• [WORK REQUIRED] How many lines in the listing below hold the word "darah"? Answer with the number only.
****************
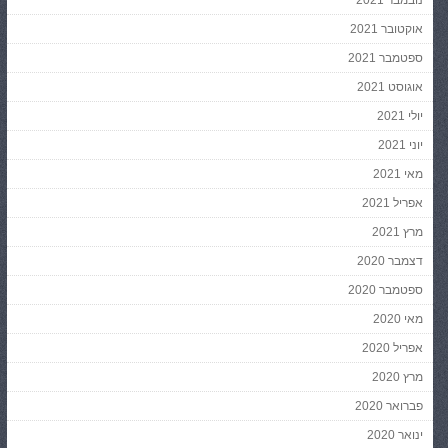
נובמבר 2021
אוקטובר 2021
ספטמבר 2021
אוגוסט 2021
יולי 2021
יוני 2021
מאי 2021
אפריל 2021
מרץ 2021
דצמבר 2020
ספטמבר 2020
מאי 2020
אפריל 2020
מרץ 2020
פברואר 2020
ינואר 2020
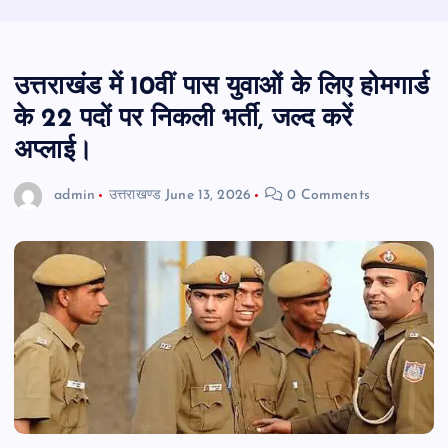
उत्तराखंड में 10वीं पास युवाओं के लिए होमगार्ड
के 22 पदों पर निकली भर्ती, जल्द करें
अप्लाई।
admin
उत्तराखण्ड
June 13, 2026
0 Comments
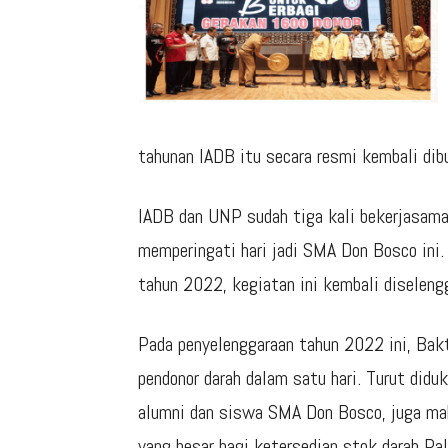
tahunan IADB itu secara resmi kembali dib
IADB dan UNP sudah tiga kali bekerjasama
memperingati hari jadi SMA Don Bosco ini.
tahun 2022, kegiatan ini kembali diseleng
Pada penyelenggaraan tahun 2022 ini, Bak
pendonor darah dalam satu hari. Turut did
alumni dan siswa SMA Don Bosco, juga mah
yang besar bagi ketersedian stok darah Pa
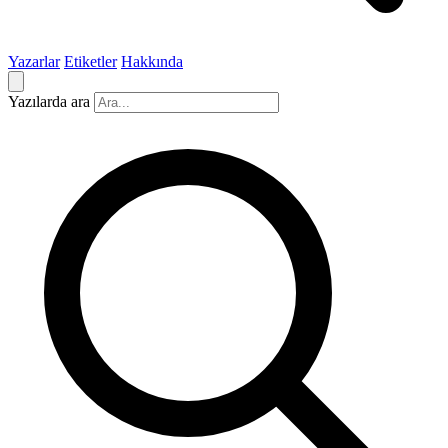
Yazarlar
Etiketler
Hakkında
Yazılarda ara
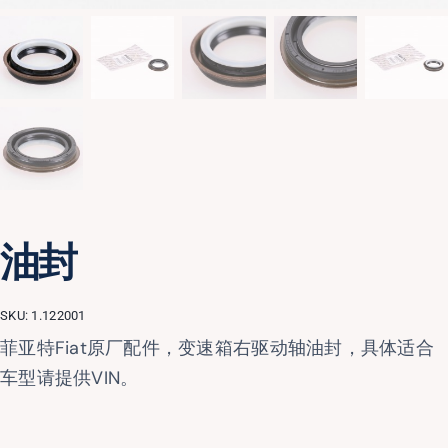
油封
SKU:
1.122001
菲亚特Fiat原厂配件，变速箱右驱动轴油封，具体适合
车型请提供VIN。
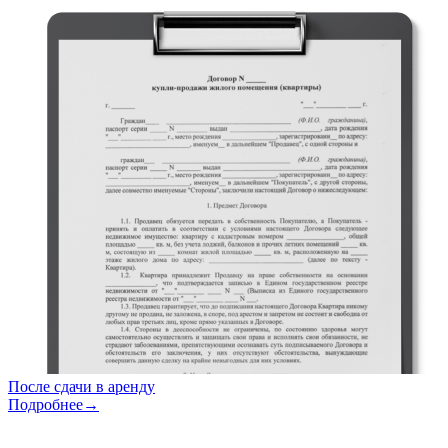
После сдачи в аренду
Подробнее→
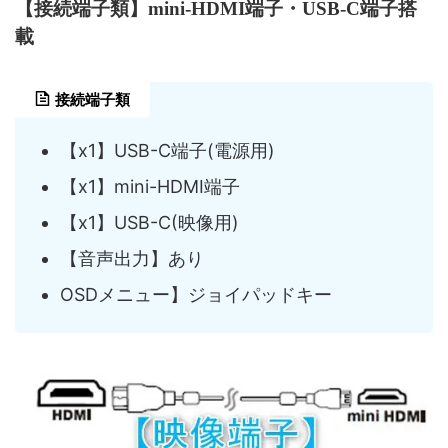
【接続端子類】mini-HDMI端子・USB-C端子搭
載
接続端子類
【x1】USB-C端子(電源用)
【x1】mini-HDMI端子
【x1】USB-C(映像用)
【音声出力】あり
OSDメニュー】ジョイパッドキー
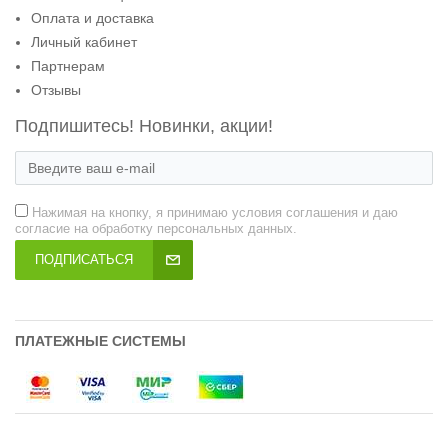
Оплата и доставка
Личный кабинет
Партнерам
Отзывы
Подпишитесь! Новинки, акции!
Нажимая на кнопку, я принимаю условия соглашения и даю
согласие на обработку персональных данных.
ПОДПИСАТЬСЯ
ПЛАТЕЖНЫЕ СИСТЕМЫ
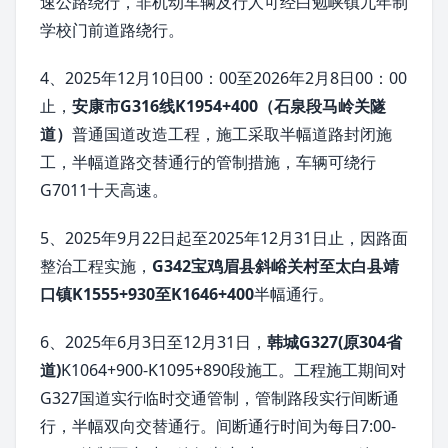
速公路绕行，非机动车辆及行人可经白勉峡镇九年制
学校门前道路绕行。
4、2025年12月10日00：00至2026年2月8日00：00
止，
安康市G316线K1954+400（石泉段马岭关隧
道）
普通国道改造工程，施工采取半幅道路封闭施
工，半幅道路交替通行的管制措施，车辆可绕行
G7011十天高速。
5、2025年9月22日起至2025年12月31日止，因路面
整治工程实施，
G342宝鸡眉县斜峪关村至太白县靖
口镇K1555+930至K1646+400
半幅通行。
6、2025年6月3日至12月31日，
韩城G327(原304省
道)
K1064+900-K1095+890段施工。工程施工期间对
G327国道实行临时交通管制，管制路段实行间断通
行，半幅双向交替通行。间断通行时间为每日7:00-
****************
• [ANSWER AREA] 2